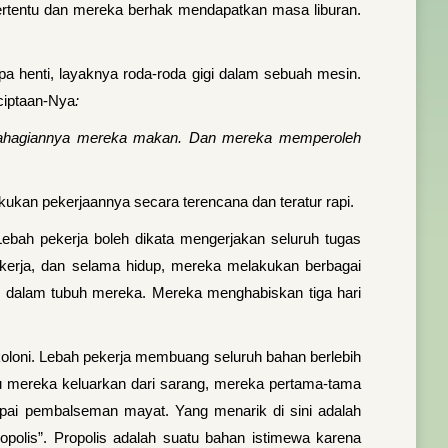
tertentu dan mereka berhak mendapatkan masa liburan.
npa henti, layaknya roda-roda gigi dalam sebuah mesin.
ciptaan-Nya
:
ebahagiannya mereka makan. Dan mereka memperoleh
kukan pekerjaannya secara terencana dan teratur rapi.
 Lebah pekerja boleh dikata mengerjakan seluruh tugas
bekerja, dan selama hidup, mereka melakukan berbagai
i dalam tubuh mereka. Mereka menghabiskan tiga hari
koloni. Lebah pekerja membuang seluruh bahan berlebih
 mereka keluarkan dari sarang, mereka pertama-tama
 pembalseman mayat. Yang menarik di sini adalah
polis”. Propolis adalah suatu bahan istimewa karena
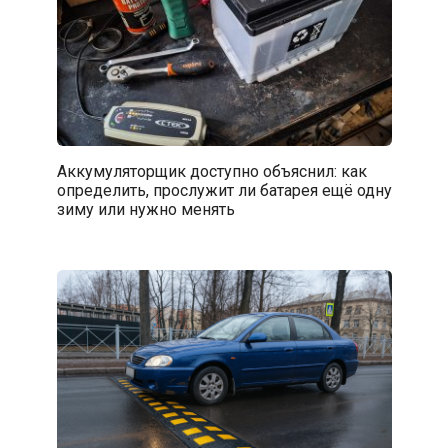
Аккумуляторщик доступно объяснил: как
определить, прослужит ли батарея ещё одну
зиму или нужно менять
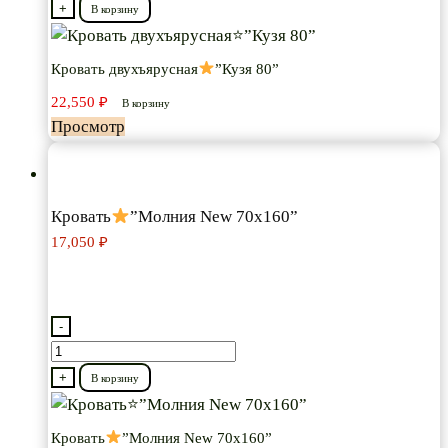
товара
+
В корзину
Кровать
двухъярусная
Кровать двухъярусная
”Кузя 80”
22,550
₽
”Кузя
В корзину
Просмотр
80”
Кровать
”Молния New 70х160”
17,050
₽
-
Количество
товара
+
В корзину
Кровать
Кровать
”Молния New 70х160”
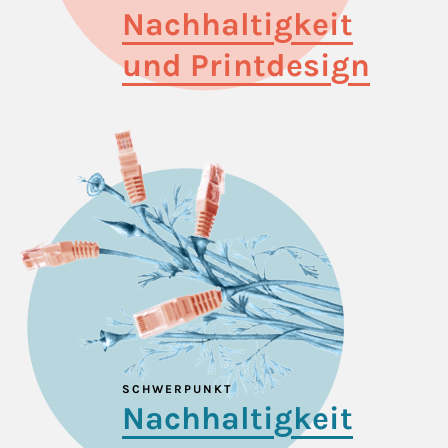
Nachhaltigkeit
und Printdesign
SCHWERPUNKT
Nachhaltigkeit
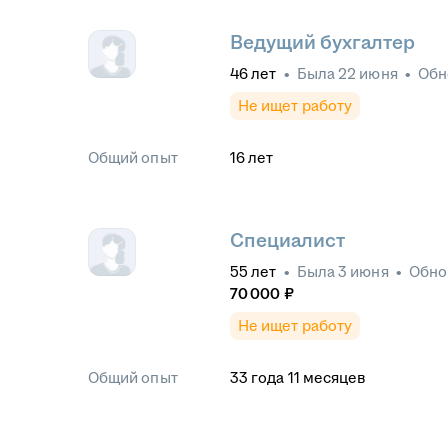
Ведущий бухгалтер
46
лет
•
Была
22 июня
•
Обн
Не ищет работу
Общий опыт
16
лет
Специалист
55
лет
•
Была
3 июня
•
Обно
70 000
₽
Не ищет работу
Общий опыт
33
года
11
месяцев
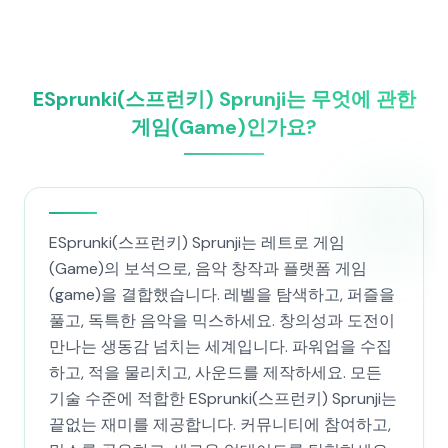
ESprunki(스프런키) Sprunji는 무엇에 관한
게임(Game)인가요?
ESprunki(스프런키) Sprunji는 레트로 게임
(Game)의 보석으로, 음악 창작과 플랫폼 게임
(game)을 결합했습니다. 레벨을 탐색하고, 퍼즐을
풀고, 독특한 음악을 믹스하세요. 창의성과 도전이
만나는 생동감 넘치는 세계입니다. 파워업을 수집
하고, 적을 물리치고, 사운드를 제작하세요. 모든
기술 수준에 적합한 ESprunki(스프런키) Sprunji는
끝없는 재미를 제공합니다. 커뮤니티에 참여하고,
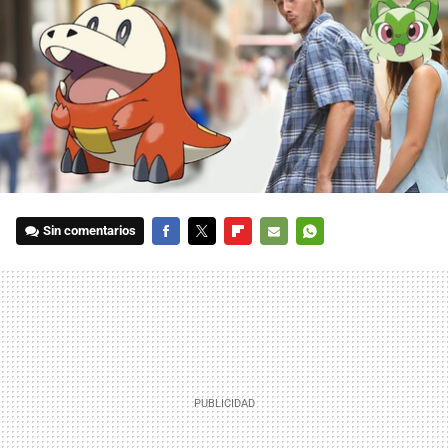
Sin comentarios
FACEBOOK
TWITTER
FLIPBOARD
E-
WHATSAPP
MAIL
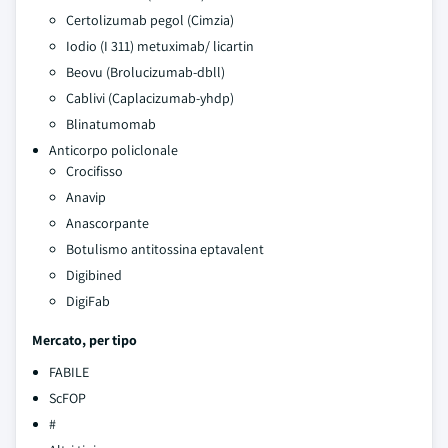
Certolizumab pegol (Cimzia)
Iodio (I 311) metuximab/ licartin
Beovu (Brolucizumab-dbll)
Cablivi (Caplacizumab-yhdp)
Blinatumomab
Anticorpo policlonale
Crocifisso
Anavip
Anascorpante
Botulismo antitossina eptavalent
Digibined
DigiFab
Mercato, per tipo
FABILE
ScFOP
#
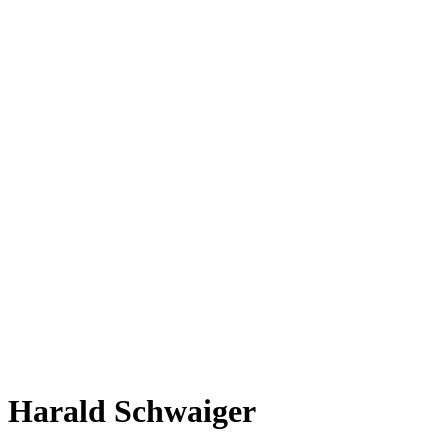
Harald Schwaiger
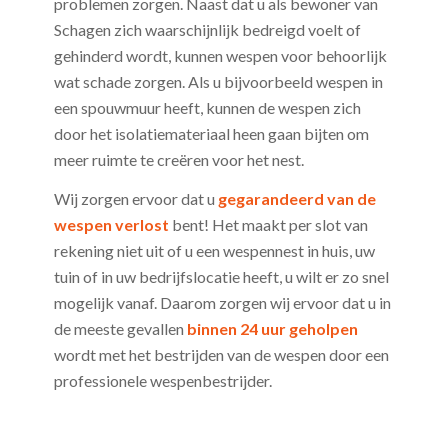
problemen zorgen. Naast dat u als bewoner van
Schagen zich waarschijnlijk bedreigd voelt of
gehinderd wordt, kunnen wespen voor behoorlijk
wat schade zorgen. Als u bijvoorbeeld wespen in
een spouwmuur heeft, kunnen de wespen zich
door het isolatiemateriaal heen gaan bijten om
meer ruimte te creëren voor het nest.
Wij zorgen ervoor dat u
gegarandeerd van de
wespen verlost
bent! Het maakt per slot van
rekening niet uit of u een wespennest in huis, uw
tuin of in uw bedrijfslocatie heeft, u wilt er zo snel
mogelijk vanaf. Daarom zorgen wij ervoor dat u in
de meeste gevallen
binnen 24 uur geholpen
wordt met het bestrijden van de wespen door een
professionele wespenbestrijder.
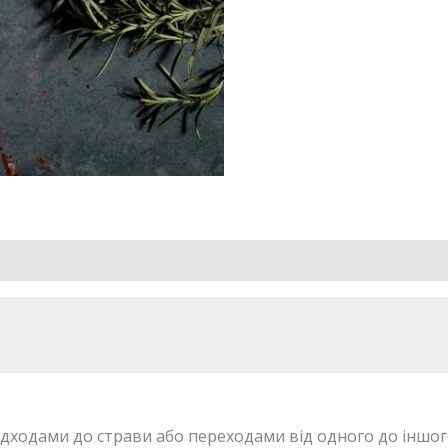
ідходами до страви або переходами від одного до іншог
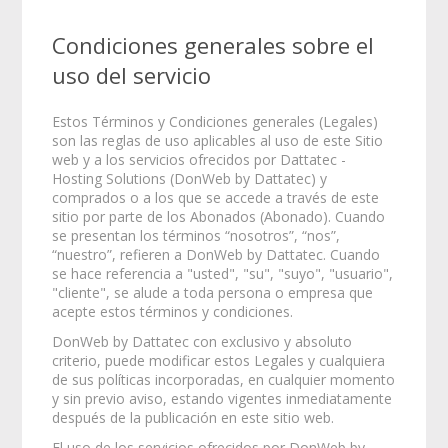
Condiciones generales sobre el
uso del servicio
Estos Términos y Condiciones generales (Legales)
son las reglas de uso aplicables al uso de este Sitio
web y a los servicios ofrecidos por Dattatec -
Hosting Solutions (DonWeb by Dattatec) y
comprados o a los que se accede a través de este
sitio por parte de los Abonados (Abonado). Cuando
se presentan los términos “nosotros”, “nos”,
“nuestro”, refieren a DonWeb by Dattatec. Cuando
se hace referencia a "usted", "su", "suyo", "usuario",
"cliente", se alude a toda persona o empresa que
acepte estos términos y condiciones.
DonWeb by Dattatec con exclusivo y absoluto
criterio, puede modificar estos Legales y cualquiera
de sus políticas incorporadas, en cualquier momento
y sin previo aviso, estando vigentes inmediatamente
después de la publicación en este sitio web.
El uso de los servicios ofrecidos por DonWeb by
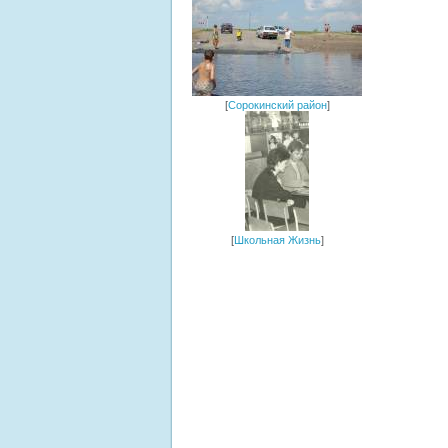
[
Сорокинский район
]
[
Школьная Жизнь
]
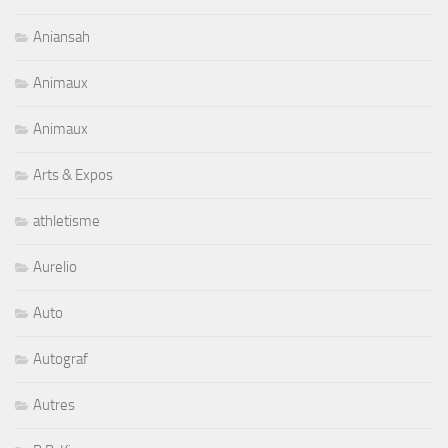
Aniansah
Animaux
Animaux
Arts & Expos
athletisme
Aurelio
Auto
Autograf
Autres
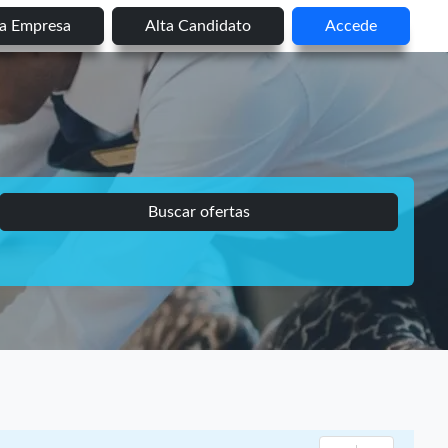
ta Empresa
Alta Candidato
Accede
Buscar ofertas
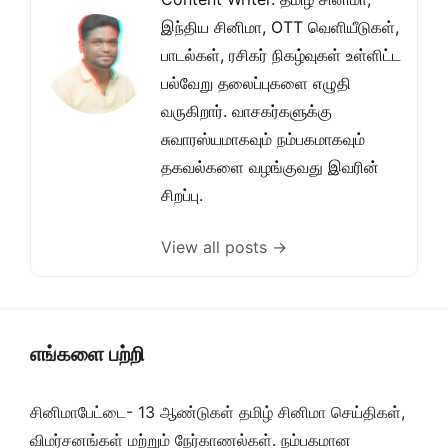
இந்திய சினிமா, OTT வெளியீடுகள்,
பாடல்கள், ரசிகர் நிகழ்வுகள் உள்ளிட்ட
பல்வேறு தலைப்புகளை எழுதி
வருகிறார். வாசகர்களுக்கு
சுவாரஸ்யமாகவும் நம்பகமாகவும்
தகவல்களை வழங்குவது இவரின்
சிறப்பு.
View all posts →
எங்களை பற்றி
சினிமாபேட்டை- 13 ஆண்டுகள் தமிழ் சினிமா செய்திகள்,
விமர்சனங்கள் மற்றும் நேர்காணல்கள். நம்பகமான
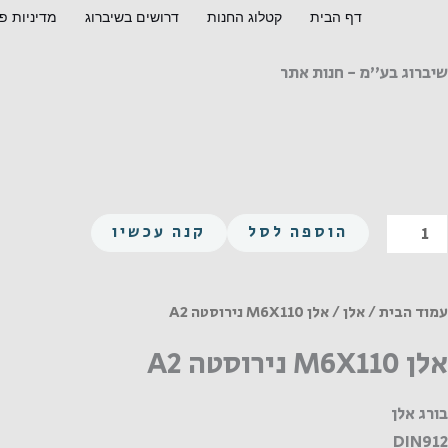
ילוג
דף הבית
קטלוג החנות
דרושים בשיברוג
מדיניות פ
תוכן
שיברוג בע"מ - חנות אתר
מות
הוספה לסל
קנה עכשיו
ל
לן
M6X11
עמוד הבית
/
אלן
/ אלן M6X110 נירוסטה A2
ירוסטה
אלן M6X110 נירוסטה A2
A
בורג אלן
DIN912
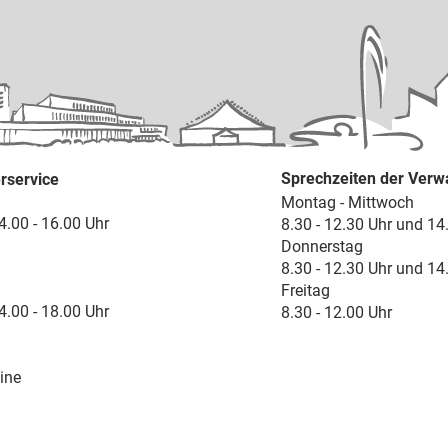
Sprechzeiten der Verw
rservice
Montag - Mittwoch
4.00 - 16.00 Uhr
8.30 - 12.30 Uhr und 14
Donnerstag
8.30 - 12.30 Uhr und 14
Freitag
4.00 - 18.00 Uhr
8.30 - 12.00 Uhr
ine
□ □ □ □ □ □ □
**Your assignment:** The answer must be the lines of the entries above, written out exactly from the first through the one with "kukan pekerjaannya secara", and no pictures.

**Answer for this exercise:**
tertentu dan mereka berhak mendapatkan masa liburan.
npa henti, layaknya roda-roda gigi dalam sebuah mesin.
ciptaan-Nya
:
ebahagiannya mereka makan. Dan mereka memperoleh
kukan pekerjaannya secara terencana dan teratur rapi.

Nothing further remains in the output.